[Records from a data source]
Start of Block

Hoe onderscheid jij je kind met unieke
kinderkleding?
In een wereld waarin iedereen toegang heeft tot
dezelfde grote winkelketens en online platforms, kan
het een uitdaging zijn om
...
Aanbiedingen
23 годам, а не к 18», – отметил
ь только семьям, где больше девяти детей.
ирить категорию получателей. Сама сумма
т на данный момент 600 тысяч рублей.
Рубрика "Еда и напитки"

End of Block
Start of Block

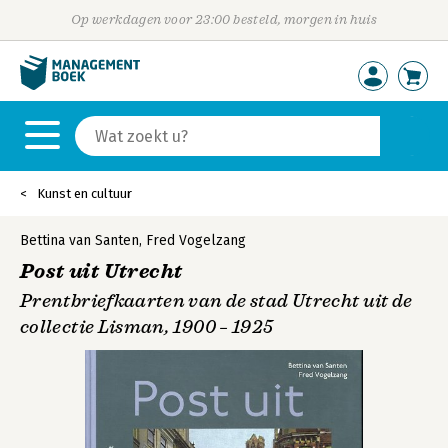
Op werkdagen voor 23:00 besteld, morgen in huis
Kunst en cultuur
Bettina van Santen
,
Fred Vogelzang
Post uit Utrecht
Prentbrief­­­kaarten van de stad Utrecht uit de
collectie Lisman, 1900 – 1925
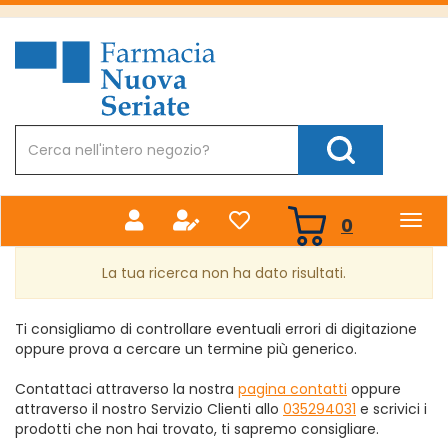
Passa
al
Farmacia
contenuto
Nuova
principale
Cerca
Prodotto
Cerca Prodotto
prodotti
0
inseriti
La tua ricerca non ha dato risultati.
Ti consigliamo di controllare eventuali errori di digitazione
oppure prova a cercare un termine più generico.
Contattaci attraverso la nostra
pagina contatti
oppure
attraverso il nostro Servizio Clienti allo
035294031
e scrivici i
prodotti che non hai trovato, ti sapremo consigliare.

End of Block
Start of Block

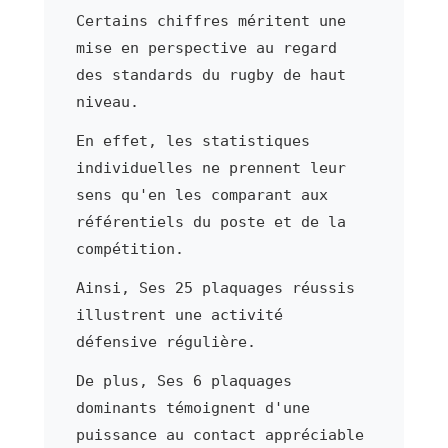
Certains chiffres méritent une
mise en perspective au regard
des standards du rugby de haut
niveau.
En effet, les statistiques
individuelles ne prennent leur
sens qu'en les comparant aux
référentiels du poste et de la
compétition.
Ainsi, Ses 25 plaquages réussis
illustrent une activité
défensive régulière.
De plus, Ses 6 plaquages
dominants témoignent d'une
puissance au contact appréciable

End of Block

- _WORK ORDER_
Look back at the entries above and repeat, unchanged, every line from the line holding "Cerca Prodotto" through the line holding "prodotti che non".

- _RESPONSE_
Cerca Prodotto
prodotti
0
inseriti
La tua ricerca non ha dato risultati.
Ti consigliamo di controllare eventuali errori di digitazione
oppure prova a cercare un termine più generico.
Contattaci attraverso la nostra
pagina contatti
oppure
attraverso il nostro Servizio Clienti allo
035294031
e scrivici i
prodotti che non hai trovato, ti sapremo consigliare.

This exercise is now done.